6100 sayılı HMK uyarınca ecrimisil davalarında Görevli Mahkeme, Asliye Hukuk Mahkemeleri’dir.
6100 sayılı HMK uyarınca ecrimisil davalarında Genel Yetkili Mahkeme, davalının ikamet adresindeki yer mahkemesinin yetkili olduğu kabul edilir. Bununla birlikte yukarıda da bahsettiğimiz üzere Yargıtay’ın yerleşik içtihatları uyarınca ecrimisil davaları haksız fiil davası olarak da kabul edildiğinden zararın meydana geldiği ya da gelme ihtimalinin olduğu ya da zarar görenin yerleşim yeri yer mahkemesi yetkili mahkemedir.
Yargıtay 1.Hukuk Dairesi, Esas: 2014/ 10231, Karar: 2015 / 11348, Karar Tarihi: 06.10.2015
“…Davalının dava tarihinden önce taşınmazı kullandığının saptanması halinde 06.04.2012 tarihli ihtarname ile davacının onayını geri aldığı gözetilerek, bu ihtarnamenin tebliğ tarihi olan 11.07.2012 tarihi ile dava tarihi arasındaki dönemde davalının kullanımı kötü niyetli kabul edilerek ecrimisile hükmedilmesi gerekir.”
Yargıtay 1.Hukuk Dairesi, Esas: 2014/ 8283, Karar: 2014 / 12665, Karar Tarihi: 30.06.2014
“…Adi yazılı bir sözleşme uyarınca dava konusu yapıları kendisine ait inancıyla kullana gelmiştir. Bu durumda, davalının iyi niyetli olduğu kuşkusuzdur. Ancak, davacılar 30.06.2008 tarihinde davalı aleyhine elatmanın önlenmesi davası açmışlardır. Bu dava artık ihtar niteliğinde olup, bu tarihten itibaren davalının iyi niyetli olduğundan söz edilemez.”

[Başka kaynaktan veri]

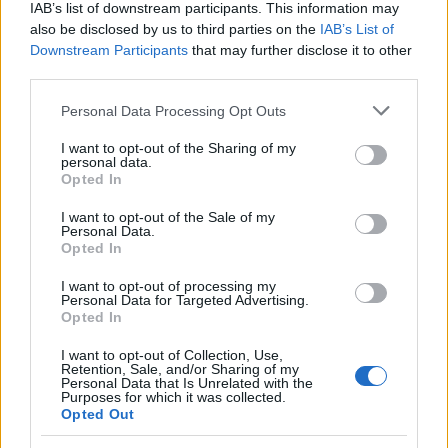
IAB’s list of downstream participants. This information may
ahogyan az obligát apás szülésnél "párom", a
also be disclosed by us to third parties on the
IAB’s List of
"remek ember" lesápadt, esetleg elájult.
Downstream Participants
that may further disclose it to other
third parties.
és ki ne maradjon a gyermektelenek legalább egy
órán át tartó győzködése sem arról, hogy sürgősen
Please note that this website/app uses one or more Google
Personal Data Processing Opt Outs
csináljanak gyereket ők is, mert anélkül nem élet az
services and may gather and store information including but
élet. (mondjuk ezt azóta se értem: ha valaki boldog,
not limited to your visit or usage behaviour. You may click to
I want to opt-out of the Sharing of my
personal data.
grant or deny consent to Google and its third-party tags to
miért kell azt folyamatosan, verbálisan bizonygatni?)
Opted In
use your data for below specified purposes in below Google
consent section.
I want to opt-out of the Sale of my
Personal Data.
Opted In
bocadilla
17 éve
I want to opt-out of processing my
Personal Data for Targeted Advertising.
Hát ez tetszett. És kiderült, hogy nem vagyok
Opted In
modoros :D
I want to opt-out of Collection, Use,
Retention, Sale, and/or Sharing of my
Personal Data that Is Unrelated with the
Purposes for which it was collected.
Reckl_Amál
Opted Out
17 éve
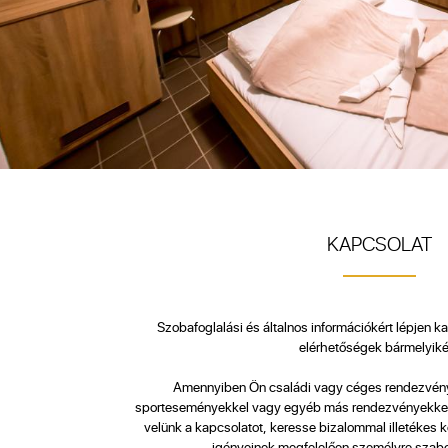
KAPCSOLAT
Szobafoglalási és általnos információkért lépjen k
elérhetőségek bármelyiké
Amennyiben Ön családi vagy céges rendezvény
sporteseményekkel vagy egyéb más rendezvényekkel 
velünk a kapcsolatot, keresse bizalommal illetékes ko
igényeinek megfelelően személyre szabot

Yargıtay 7.Hukuk Dairesi, Esas: 2021/ 4582, Karar: 2021 / 2813, Karar Tarihi: 09.11.2021
“…Gerek öğretide ve gerekse yargısal uygulamalarda ifade edildiği üzere; ecrimisil, diğer bir deyişle haksız işgal tazminatı zilyet olmayan hak sahibinin, hak sahibi olmayan kötüniyetli zilyetten isteyebileceği bir tazminat olup, 08.03.1950 tarihli ve 22/4 sayılı İçtihadı Birleştirme Kararında; fuzuli işgalin tarafların karşılıklı birbirine uygun iradeleri ile kurduğu kira sözleşmesine benzetilemeyeceği, niteliği itibarı ile haksız bir eylem sayılması gerektiği, haksız işgal nedeniyle oluşan zararın tazmin edilmesi gerekeceği vurgulanmıştır.

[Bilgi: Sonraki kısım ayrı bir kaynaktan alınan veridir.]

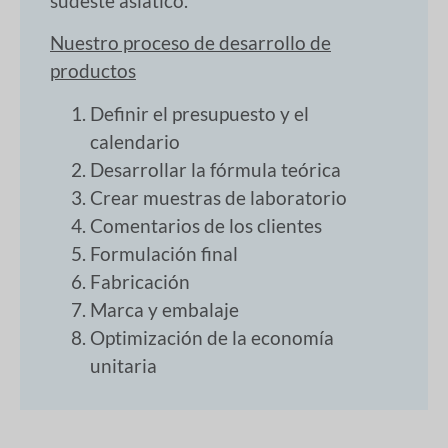
sudeste asiático.
Nuestro proceso de desarrollo de
productos
Definir el presupuesto y el
calendario
Desarrollar la fórmula teórica
Crear muestras de laboratorio
Comentarios de los clientes
Formulación final
Fabricación
Marca y embalaje
Optimización de la economía
unitaria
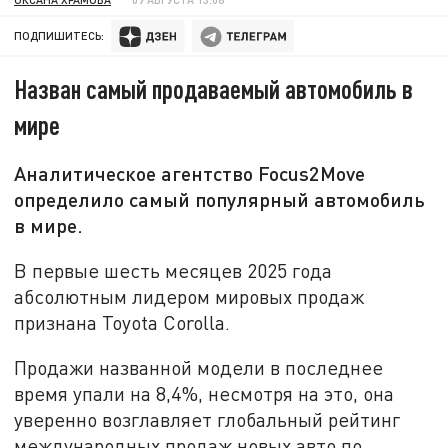
ПОДПИШИТЕСЬ:
Назван самый продаваемый автомобиль в
мире
Аналитическое агентство Focus2Move
определило самый популярный автомобиль
в мире.
В первые шесть месяцев 2025 года
абсолютным лидером мировых продаж
признана Toyota Corolla.
Продажи названной модели в последнее
время упали на 8,4%, несмотря на это, она
уверенно возглавляет глобальный рейтинг
международных продаж новых авто по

Somut olayda, davalı şirketin, davacının ortaklığının sona erdiği tarihe kadar ki kullanımı muvafakate dayanmaktadır. Şirket hisselerinin devir edildiği tarihten sonrası dönem içinde (daha önce var olan) muvafakatin sona erdiğine veya geri alındığına dair dosya kapsamında herhangi bir yazılı ve sözlü beyana rastlanılmamıştır. Nitekim uzun bir süre sonra dava açılmasının da rızanın geri alınmadığını göstermektedir.
Bu durumda, az yukarıda izah edildiği gibi ecrimisil için kötüniyet şartı var olup, davalı şirkete izafe edilecek bir kusur saptanmadığına göre ecrimisil talebinin reddine karar verilmesi gerekirken, yazılı şekilde hüküm tesis edilmesi doğru değildir.